Remanso do Bosque ou Remando do Peixe?

Eis a questão. Os dois restaurantes que valem a viagem a Belém pertencem à família Castanho. A saga começou com seu Francisco e Dona Carmem, que abriram um lugarzinho em sua própria casa, especializado em moquecas e caldeiradas – o Remanso do Peixe. Hoje, os representantes do clã são os filhos do casal, Thiago e Felipe Castanho, que expandiram o império com o Remanso do Bosque e, resumindo a ópera, acabaram aclamados como uns dos chefs mais inovadores e promissores do Brasil – deu no New York Times. Ambos brilham sem deixar para trás a tradição da família e o estilo low profile, algo bem parecido com a história de Rodrigo Oliveira, do paulistano Mocotó. Na dúvida, fique com os dois. Não é questão de hypezinho: os dois restaurantes valem a viagem.

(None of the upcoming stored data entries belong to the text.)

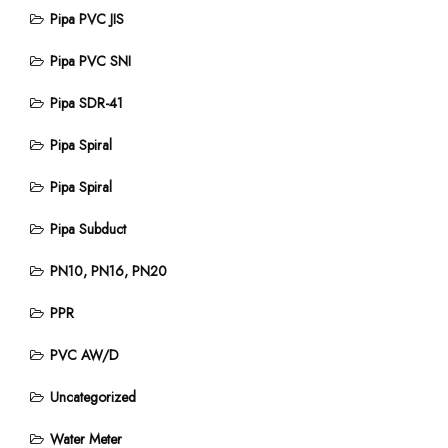
Pipa PVC JIS
Pipa PVC SNI
Pipa SDR-41
Pipa Spiral
Pipa Spiral
Pipa Subduct
PN10, PN16, PN20
PPR
PVC AW/D
Uncategorized
Water Meter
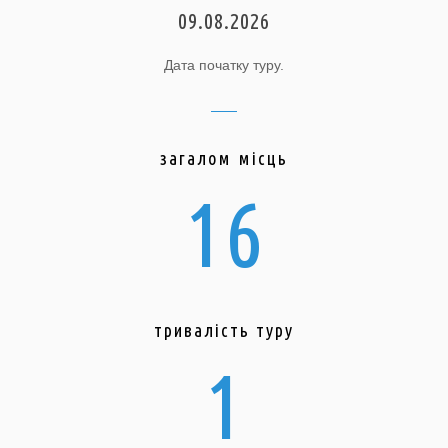
09.08.2026
Дата початку туру.
загалом місць
16
тривалість туру
1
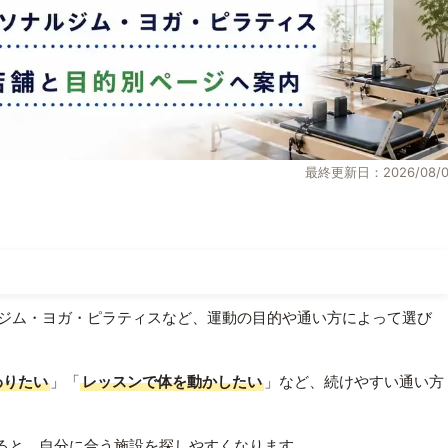
最終更新日：2026/08/0
ジム・ヨガ・ピラティスなど、運動の目的や通い方によって選び
わりたい
」「
レッスンで体を動かしたい
」など、続けやすい通い方
ると、自分に合う施設を探しやすくなります。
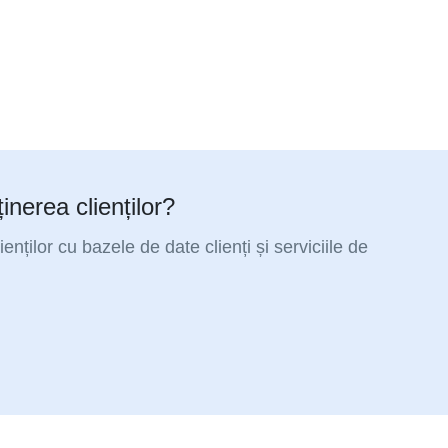
inerea clienților?
enților cu bazele de date clienți și serviciile de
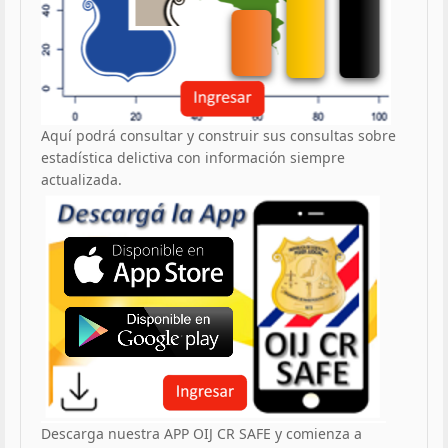
Aquí podrá consultar y construir sus consultas sobre
estadística delictiva con información siempre
actualizada.
Descarga nuestra APP OIJ CR SAFE y comienza a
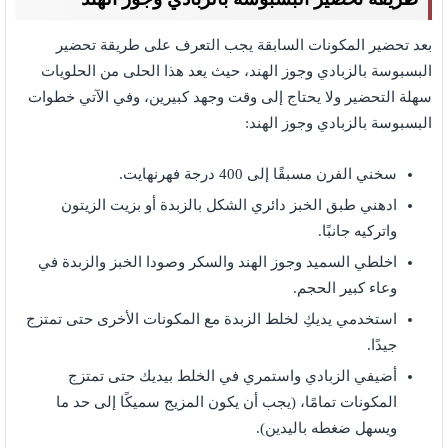
بعد تحضير المكونات السابقة يجب التعرف على طريقة تحضير
البسبوسة بالزبادي وجوز الهند، حيث يعد هذا الحلى من الحلويات
سهلة التحضير ولا يحتاج إلى وقت وجهد كبيرين، وفي الآتي خطوات
البسبوسة بالزبادي وجوز الهند:
سخني الفرن مسبقًا إلى 400 درجة فهرنهايت.
ادهني طبق الخبز دائري الشكل بالزبدة أو بزيت الزيتون
واتركيه جانبًا.
اخلطي السميد وجوز الهند والسكر وصودا الخبز والزبدة في
وعاء كبير الحجم.
استخدمي يديكِ لخلط الزبدة مع المكونات الأخرى حتى تمتزج
جيدًا.
أضيفي الزبادي واستمري في الخلط بيديك حتى تمتزج
المكونات تمامًا، (يجب أن يكون المزيج سميكًا إلى حد ما
ويسهل ضغطه باليدين).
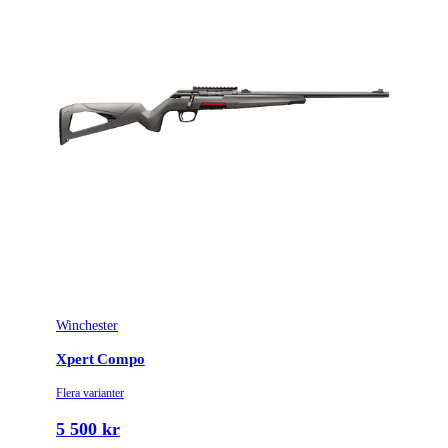
Winchester
Xpert Compo
Flera varianter
5 500 kr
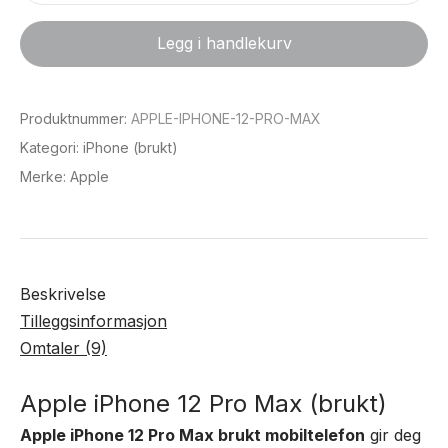
iPhone
12
Legg i handlekurv
Pro
Max
(Brukt)
Produktnummer:
APPLE-IPHONE-12-PRO-MAX
antall
Kategori:
iPhone (brukt)
Merke:
Apple
Beskrivelse
Tilleggsinformasjon
Omtaler (9)
Apple iPhone 12 Pro Max (brukt)
Apple iPhone 12 Pro Max brukt mobiltelefon
gir deg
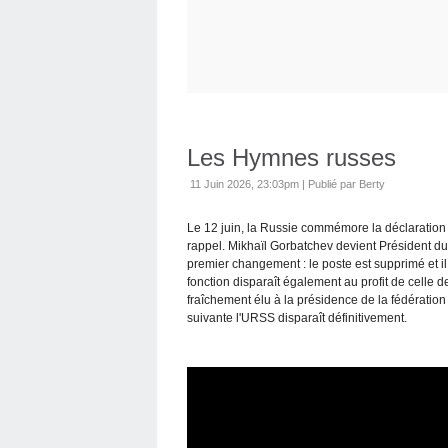
Les Hymnes russes
11 Juin 2026, 23:03pm
|
Publié par Berty
Le 12 juin, la Russie commémore la déclaration
rappel. Mikhaïl Gorbatchev devient Président 
premier changement : le poste est supprimé et i
fonction disparaît également au profit de celle 
fraîchement élu à la présidence de la fédératio
suivante l'URSS disparaît définitivement.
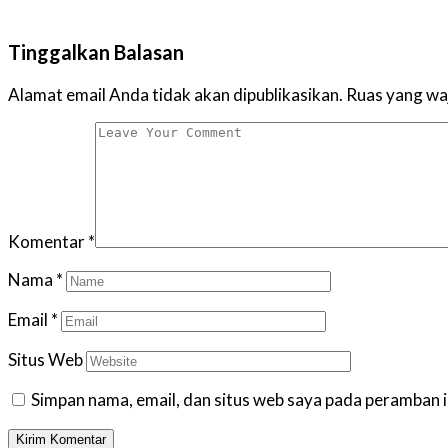
Tinggalkan Balasan
Alamat email Anda tidak akan dipublikasikan.
Ruas yang waj
Komentar
*
Nama
*
Email
*
Situs Web
Simpan nama, email, dan situs web saya pada peramban i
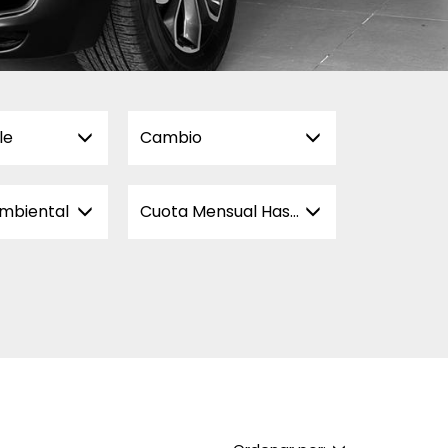
le
Cambio
ambiental
Cuota Mensual Hasta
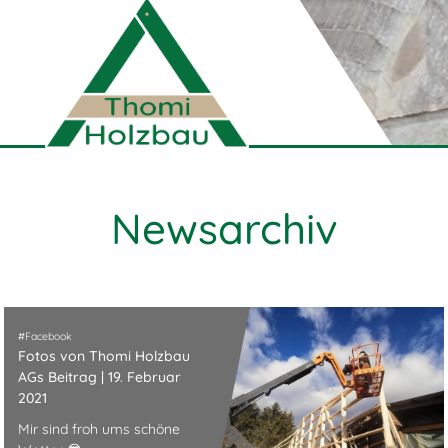
Newsarchiv
Facebook
Fotos von Thomi Holzbau
AGs Beitrag | 19. Februar
2021
Mir sind froh ums schöne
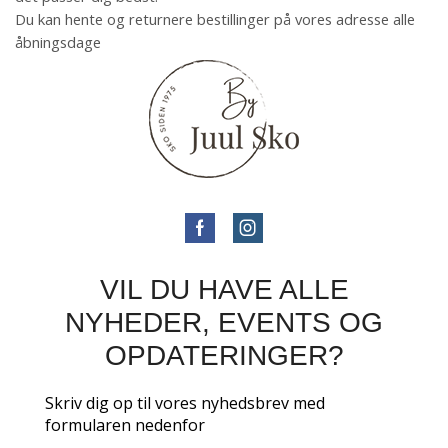
Du kan hente og returnere bestillinger på vores adresse alle
åbningsdage
VIL DU HAVE ALLE
NYHEDER, EVENTS OG
OPDATERINGER?
Skriv dig op til vores nyhedsbrev med
formularen nedenfor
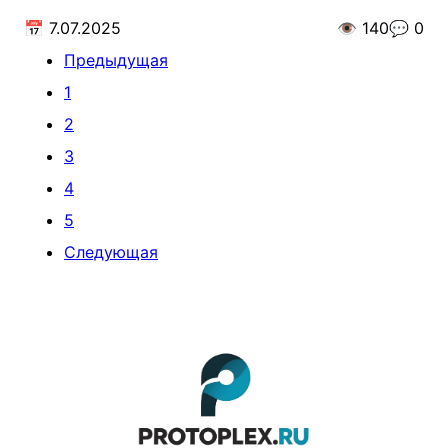
📅
7.07.2025
👁️
140
💬
0
Предыдущая
1
2
3
4
5
Следующая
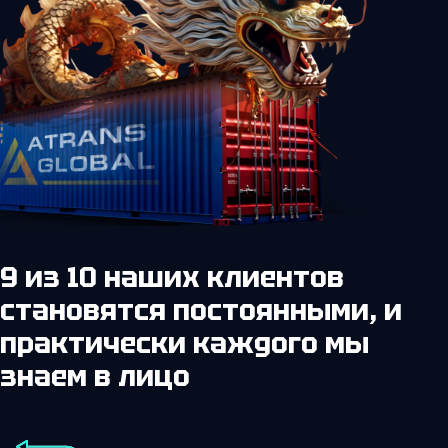
9 из 10 наших клиентов
становятся постоянными,
и
практически каждого мы
знаем в лицо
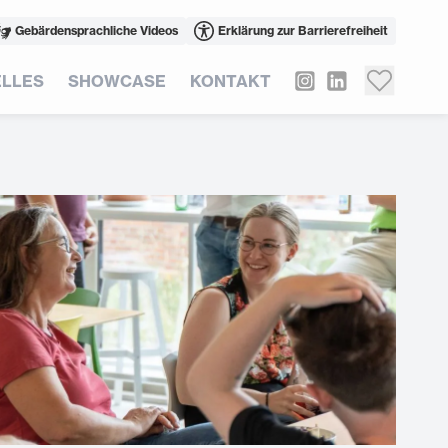
Gebärdensprachliche Videos
Erklärung zur Barrierefreiheit
LLES
SHOWCASE
KONTAKT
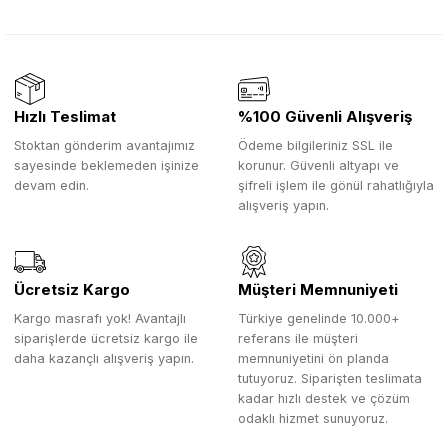
Hızlı Teslimat
%100 Güvenli Alışveriş
Stoktan gönderim avantajımız
Ödeme bilgileriniz SSL ile
sayesinde beklemeden işinize
korunur. Güvenli altyapı ve
devam edin.
şifreli işlem ile gönül rahatlığıyla
alışveriş yapın.
Ücretsiz Kargo
Müşteri Memnuniyeti
Kargo masrafı yok! Avantajlı
Türkiye genelinde 10.000+
siparişlerde ücretsiz kargo ile
referans ile müşteri
daha kazançlı alışveriş yapın.
memnuniyetini ön planda
tutuyoruz. Siparişten teslimata
kadar hızlı destek ve çözüm
odaklı hizmet sunuyoruz.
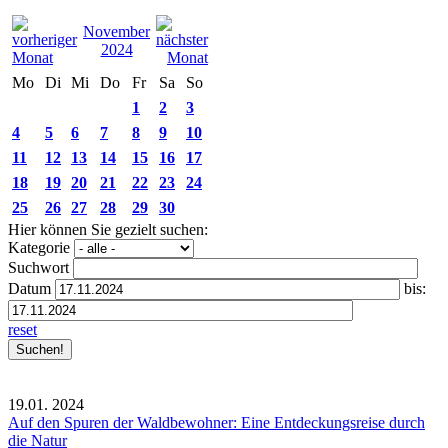
November
2024
Mo
Di
Mi
Do
Fr
Sa
So
1
2
3
4
5
6
7
8
9
10
11
12
13
14
15
16
17
18
19
20
21
22
23
24
25
26
27
28
29
30
Hier können Sie gezielt suchen:
Kategorie
Suchwort
Datum
bis:
reset
19.01.
2024
Auf den Spuren der Waldbewohner: Eine Entdeckungsreise durch
die Natur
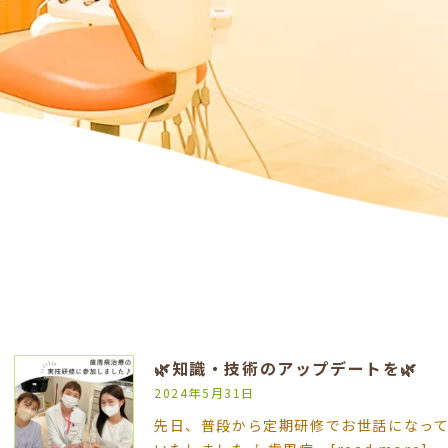
🌿知識・技術のアップデートを🌿
2024年5月31日
先日、普段から定期研修でお世話になって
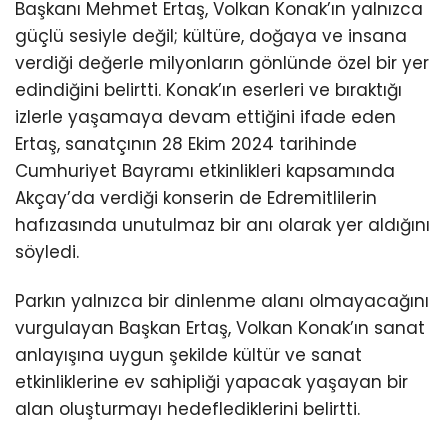
Başkanı Mehmet Ertaş, Volkan Konak’ın yalnızca
güçlü sesiyle değil; kültüre, doğaya ve insana
verdiği değerle milyonların gönlünde özel bir yer
edindiğini belirtti. Konak’ın eserleri ve bıraktığı
izlerle yaşamaya devam ettiğini ifade eden
Ertaş, sanatçının 28 Ekim 2024 tarihinde
Cumhuriyet Bayramı etkinlikleri kapsamında
Akçay’da verdiği konserin de Edremitlilerin
hafızasında unutulmaz bir anı olarak yer aldığını
söyledi.
Parkın yalnızca bir dinlenme alanı olmayacağını
vurgulayan Başkan Ertaş, Volkan Konak’ın sanat
anlayışına uygun şekilde kültür ve sanat
etkinliklerine ev sahipliği yapacak yaşayan bir
alan oluşturmayı hedeflediklerini belirtti.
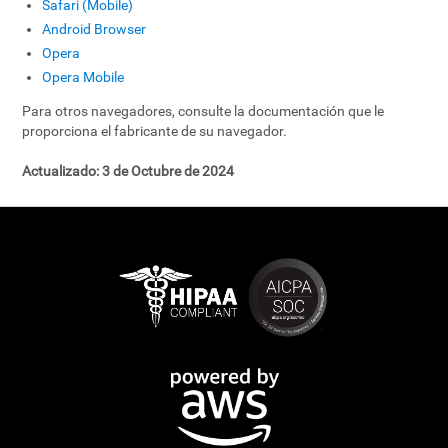
Safari (Mobile)
Android Browser
Opera
Opera Mobile
Para otros navegadores, consulte la documentación que le
proporciona el fabricante de su navegador.
Actualizado: 3 de Octubre de 2024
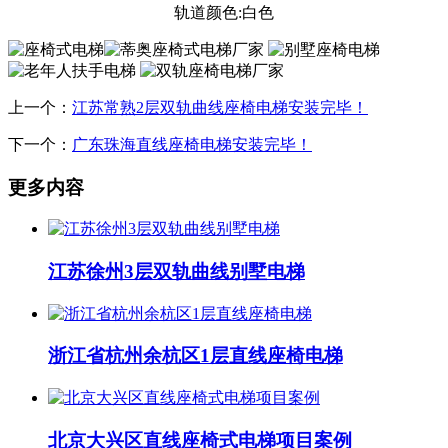
轨道颜色:白色
上一个：
江苏常熟2层双轨曲线座椅电梯安装完毕！
下一个：
广东珠海直线座椅电梯安装完毕！
更多内容
江苏徐州3层双轨曲线别墅电梯
浙江省杭州余杭区1层直线座椅电梯
北京大兴区直线座椅式电梯项目案例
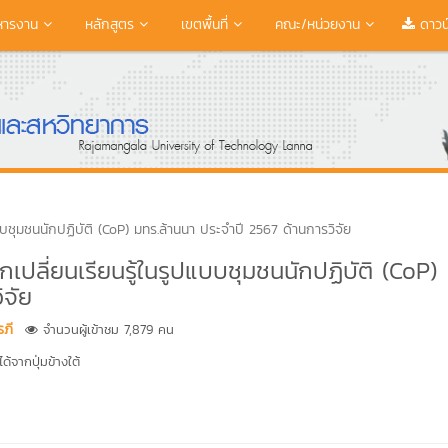
หารงาน
หลักสูตร
เขตพื้นที่
คณะ/หน่วยงาน
ดาวน
บชุมชนนักปฏิบัติ (CoP) มทร.ล้านนา ประจำปี 2567 ด้านการวิจัย
ปลี่ยนเรียนรู้ในรูปแบบชุมชนนักปฏิบัติ (CoP)
ิจัย
รภี
จำนวนผู้เข้าชม 7,879 คน
้จากปุ่มข้างใต้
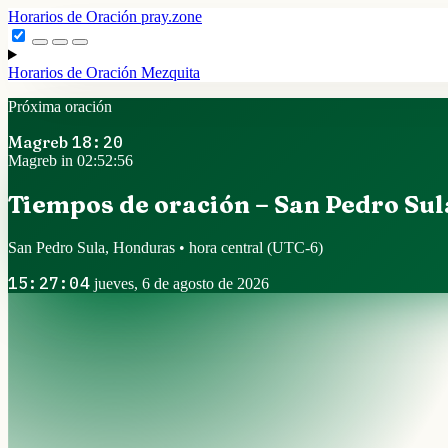
Horarios de Oración
pray.zone
Horarios de Oración
Mezquita
Próxima oración
Magreb
18:20
Magreb in 02:52:56
Tiempos de oración – San Pedro Sul
San Pedro Sula, Honduras • hora central
(UTC-6)
15:27:04
jueves, 6 de agosto de 2026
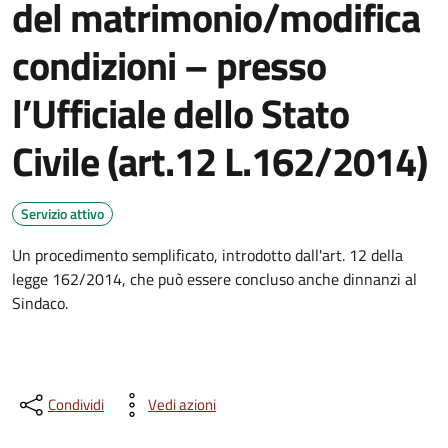
del matrimonio/modifica
condizioni – presso
l’Ufficiale dello Stato
Civile (art.12 L.162/2014)
Servizio attivo
Un procedimento semplificato, introdotto dall'art. 12 della
legge 162/2014, che può essere concluso anche dinnanzi al
Sindaco.
Condividi
Vedi azioni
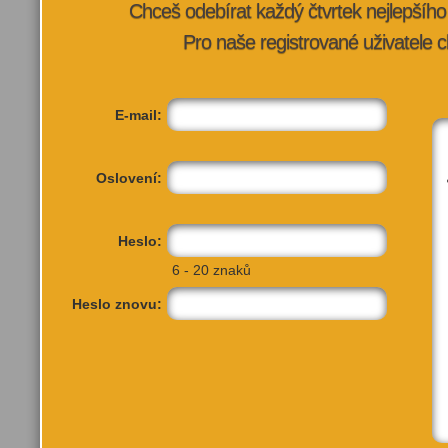
Chceš odebírat každý čtvrtek nejlepší
VÍCE INFORMA
Pro naše registrované uživatele c
E-mail:
Oslovení:
Heslo:
6 - 20 znaků
Heslo znovu:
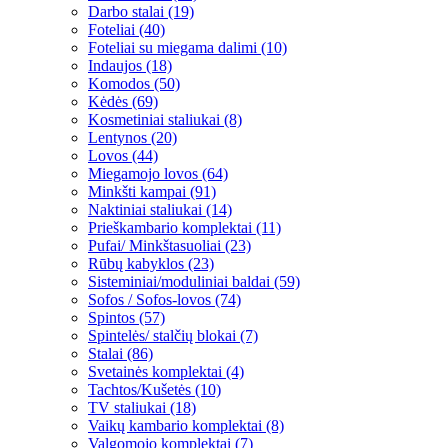
Darbo stalai (19)
Foteliai (40)
Foteliai su miegama dalimi (10)
Indaujos (18)
Komodos (50)
Kėdės (69)
Kosmetiniai staliukai (8)
Lentynos (20)
Lovos (44)
Miegamojo lovos (64)
Minkšti kampai (91)
Naktiniai staliukai (14)
Prieškambario komplektai (11)
Pufai/ Minkštasuoliai (23)
Rūbų kabyklos (23)
Sisteminiai/moduliniai baldai (59)
Sofos / Sofos-lovos (74)
Spintos (57)
Spintelės/ stalčių blokai (7)
Stalai (86)
Svetainės komplektai (4)
Tachtos/Kušetės (10)
TV staliukai (18)
Vaikų kambario komplektai (8)
Valgomojo komplektai (7)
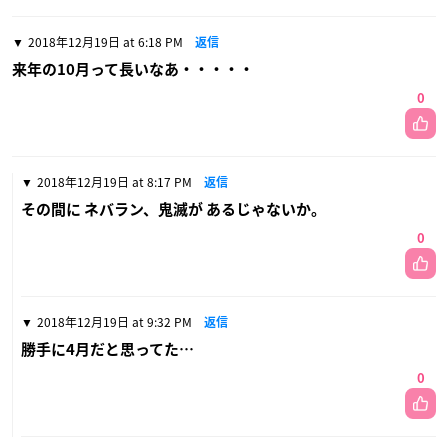
2018年12月19日 at 6:18 PM
返信
来年の10月って長いなあ・・・・・
0
2018年12月19日 at 8:17 PM
返信
その間に ネバラン、鬼滅が あるじゃないか。
0
2018年12月19日 at 9:32 PM
返信
勝手に4月だと思ってた…
0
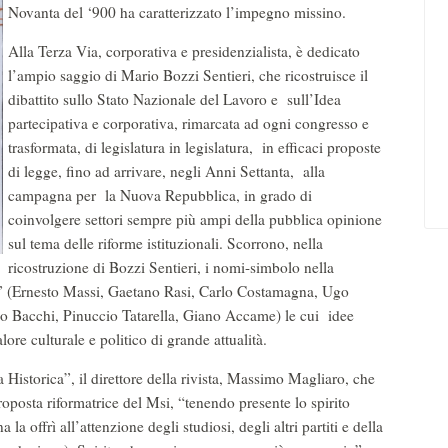
Novanta del ‘900 ha caratterizzato l’impegno missino.
Alla Terza Via, corporativa e presidenzialista, è dedicato
l’ampio saggio di Mario Bozzi Sentieri, che ricostruisce il
dibattito sullo Stato Nazionale del Lavoro e sull’Idea
partecipativa e corporativa, rimarcata ad ogni congresso e
trasformata, di legislatura in legislatura, in efficaci proposte
di legge, fino ad arrivare, negli Anni Settanta, alla
campagna per la Nuova Repubblica, in grado di
coinvolgere settori sempre più ampi della pubblica opinione
sul tema delle riforme istituzionali. Scorrono, nella
ricostruzione di Bozzi Sentieri, i nomi-simbolo nella
ema” (Ernesto Massi, Gaetano Rasi, Carlo Costamagna, Ugo
io Bacchi, Pinuccio Tatarella, Giano Accame) le cui idee
ore culturale e politico di grande attualità.
a Historica”, il direttore della rivista, Massimo Magliaro, che
 proposta riformatrice del Msi, “tenendo presente lo spirito
 la offrì all’attenzione degli studiosi, degli altri partiti e della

O Remanso do Peixe continua funcionando na casa original da família, que fica escondidíssima no fundo de uma vila. Numa quinta feira à noite, o restaurante estava totalmente vazio (apenas nós e mais uma família) – o garçom me explicou que costuma lotar na hora do almoço. Totalmente sem afetação, o restaurante serve a fina flor da cozinha tradicional paraense. Exageramos muito no pedido, porque tudo parecia absurdamente irresistível – e era. Casquinha de caranguejo com farofa (melhor da vida, repetimos), bolinho de piracuí (farinha de peixe), mojica de peixe (um caldinho leve), filhote ao tucupi, caipirinha de cupuaçu, pudim de tapioca… A conta deu cerca de R$ 140 reais por cabeça, mas poderia ter dado uns R$ 90 se comêssemos e bebêssemos como gente normal.

Remanso do Peixe
Festival de entradinhas no Remanso do Peixe: mojica de peixe (o caldinho), bolinho de piracuí e casquinho de siri com farofa. Crédito: (Vinícola Viu Manent/Reprodução)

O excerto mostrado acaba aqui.